Encendí el reproductor de CD, pulsé la canción número tres y bajé el volumen para que el riff de guitarra se oyera bajo en el estéreo, antes de que la voz ronca de John Mayer llenara el coche.

On behalf of every man

Looking out for every girl

You are the guide and the weight of her world

So, fathers, be good to your daughters

Daughters will love like you do

Girls become lovers who turn into mothers,

So mothers, be good to your daughters too

En el garaje de mi apartamento en la calle Staket no había nadie.

Saqué la silla de ruedas del asiento trasero y la abrí. Esperé un par de segundos antes de abrir la puerta del maletero. Coloqué a mi padre en la silla. Le puse la chaqueta y le calé un gorro y unas gafas oscuras de sol.

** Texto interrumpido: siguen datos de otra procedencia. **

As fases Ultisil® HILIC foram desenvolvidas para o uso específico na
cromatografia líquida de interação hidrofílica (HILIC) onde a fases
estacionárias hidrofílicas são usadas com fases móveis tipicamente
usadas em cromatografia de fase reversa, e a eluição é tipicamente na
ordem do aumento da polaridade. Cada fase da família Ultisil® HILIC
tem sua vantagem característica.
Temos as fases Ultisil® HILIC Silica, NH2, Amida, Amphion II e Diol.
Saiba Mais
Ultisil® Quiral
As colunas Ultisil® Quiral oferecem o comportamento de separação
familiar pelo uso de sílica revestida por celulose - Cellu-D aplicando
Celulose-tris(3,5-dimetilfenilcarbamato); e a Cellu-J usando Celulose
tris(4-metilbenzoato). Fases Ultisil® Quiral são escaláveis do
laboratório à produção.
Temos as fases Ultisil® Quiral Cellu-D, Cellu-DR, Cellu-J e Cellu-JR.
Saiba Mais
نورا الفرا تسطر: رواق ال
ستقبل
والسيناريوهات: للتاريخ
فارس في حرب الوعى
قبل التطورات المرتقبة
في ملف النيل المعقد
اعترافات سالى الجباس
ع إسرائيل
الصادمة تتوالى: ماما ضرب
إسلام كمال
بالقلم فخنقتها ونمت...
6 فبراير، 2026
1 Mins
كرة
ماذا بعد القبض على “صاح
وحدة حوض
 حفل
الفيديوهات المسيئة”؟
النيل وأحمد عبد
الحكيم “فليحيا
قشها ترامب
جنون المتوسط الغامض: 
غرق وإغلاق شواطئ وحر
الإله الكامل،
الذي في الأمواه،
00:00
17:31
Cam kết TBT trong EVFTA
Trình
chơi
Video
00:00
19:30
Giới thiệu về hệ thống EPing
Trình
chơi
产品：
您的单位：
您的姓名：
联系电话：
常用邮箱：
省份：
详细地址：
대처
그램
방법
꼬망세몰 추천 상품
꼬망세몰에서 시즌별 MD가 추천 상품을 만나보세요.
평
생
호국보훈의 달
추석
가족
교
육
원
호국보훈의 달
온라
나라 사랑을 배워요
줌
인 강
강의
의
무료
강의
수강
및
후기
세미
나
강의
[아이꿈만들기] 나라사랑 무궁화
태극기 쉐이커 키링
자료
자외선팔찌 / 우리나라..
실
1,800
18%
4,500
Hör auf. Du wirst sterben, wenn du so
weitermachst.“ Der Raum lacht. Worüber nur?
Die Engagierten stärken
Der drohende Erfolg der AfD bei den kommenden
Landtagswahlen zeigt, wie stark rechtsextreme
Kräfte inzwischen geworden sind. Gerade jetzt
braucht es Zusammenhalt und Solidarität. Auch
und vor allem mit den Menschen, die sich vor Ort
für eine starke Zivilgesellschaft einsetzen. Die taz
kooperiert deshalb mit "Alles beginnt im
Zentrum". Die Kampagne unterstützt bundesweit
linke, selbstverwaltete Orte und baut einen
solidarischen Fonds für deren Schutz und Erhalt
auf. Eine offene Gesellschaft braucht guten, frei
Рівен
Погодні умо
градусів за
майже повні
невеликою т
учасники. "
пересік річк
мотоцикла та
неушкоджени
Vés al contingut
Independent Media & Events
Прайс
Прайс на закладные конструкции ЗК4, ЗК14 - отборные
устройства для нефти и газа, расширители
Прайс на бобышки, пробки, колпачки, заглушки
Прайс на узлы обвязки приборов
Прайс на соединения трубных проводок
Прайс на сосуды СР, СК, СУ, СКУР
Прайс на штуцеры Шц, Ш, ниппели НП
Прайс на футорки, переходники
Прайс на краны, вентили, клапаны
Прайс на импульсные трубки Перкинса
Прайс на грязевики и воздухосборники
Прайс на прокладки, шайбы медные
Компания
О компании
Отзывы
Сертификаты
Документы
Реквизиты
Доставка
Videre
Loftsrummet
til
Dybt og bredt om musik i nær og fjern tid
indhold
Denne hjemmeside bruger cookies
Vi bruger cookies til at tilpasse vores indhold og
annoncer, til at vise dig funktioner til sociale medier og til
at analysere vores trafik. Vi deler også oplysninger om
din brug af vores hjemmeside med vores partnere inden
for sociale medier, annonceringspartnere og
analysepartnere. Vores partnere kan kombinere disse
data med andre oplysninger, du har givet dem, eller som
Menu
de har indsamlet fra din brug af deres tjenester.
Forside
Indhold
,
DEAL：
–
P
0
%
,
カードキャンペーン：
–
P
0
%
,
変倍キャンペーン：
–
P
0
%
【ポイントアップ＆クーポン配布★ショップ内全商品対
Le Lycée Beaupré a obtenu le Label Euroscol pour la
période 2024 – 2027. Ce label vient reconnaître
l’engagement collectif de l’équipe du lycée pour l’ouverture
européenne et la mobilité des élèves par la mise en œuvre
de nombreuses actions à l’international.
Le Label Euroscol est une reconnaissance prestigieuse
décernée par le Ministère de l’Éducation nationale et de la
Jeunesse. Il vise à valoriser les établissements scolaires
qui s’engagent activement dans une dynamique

Lo metí en el ascensor y pulsé el cinco.

El ascensor se paró en el tercero.

Entró una mujer de unos cuarenta años a la que sólo había saludado un par de veces.

—¿Sube? —le pregunté con una sonrisa.

—No, ¡huy!, perdona —contestó saliendo del ascensor.

Le mantuve la mirada a la mujer hasta que se cerró la puerta. No quería darle la posibilidad de que mirara a mi padre.

El corazón se me salía del pecho al llegar a la quinta planta. Abrí la puerta con mano temblorosa.

Lo metí en el cuarto de estar y miré la hora. Dos horas y ocho minutos. Momento de quitarle la ropa y tumbarlo en la cama.

Saqué los ocho rollos de plástico de cocina que había comprado y empecé a envolverlo. Pensé en Dexter Morgan y me pregunté si estaría en lo cierto al asegurar que se podía inmovilizar a una persona únicamente con film plástico. Había visto en innumerables ocasiones lo que la furia y la adrenalina podían hacer con mi padre. Pronto se adueñarían de él las dos. Sentí cierta inseguridad y sopesé ir a buscar una cuerda pero al final decidí dejarlo como estaba. En vez de eso, saqué la jeringuilla y la llené con otros dos mililitros de etorfina. Si empezaba a soltarse podía volver a anestesiarlo.

Continué enrollando una capa gruesa de film alrededor de la frente.

Alrededor de su cuerpo desnudo.

Su torso.

Brazos.

Vientre.

Piernas.

Y tobillos.

Al final estaba agotada. Prácticamente convencida de que cuando por fin se despertase no podría moverse.

Observé la respiración de mi padre allí tendido, profundamente drogado todavía.

No quería despertarlo. Todavía no.

No tenía prisa.

Nada de lo que iba a suceder en las próximas horas debía apresurarse. Matarlo llevaría el tiempo que tuviese que llevar.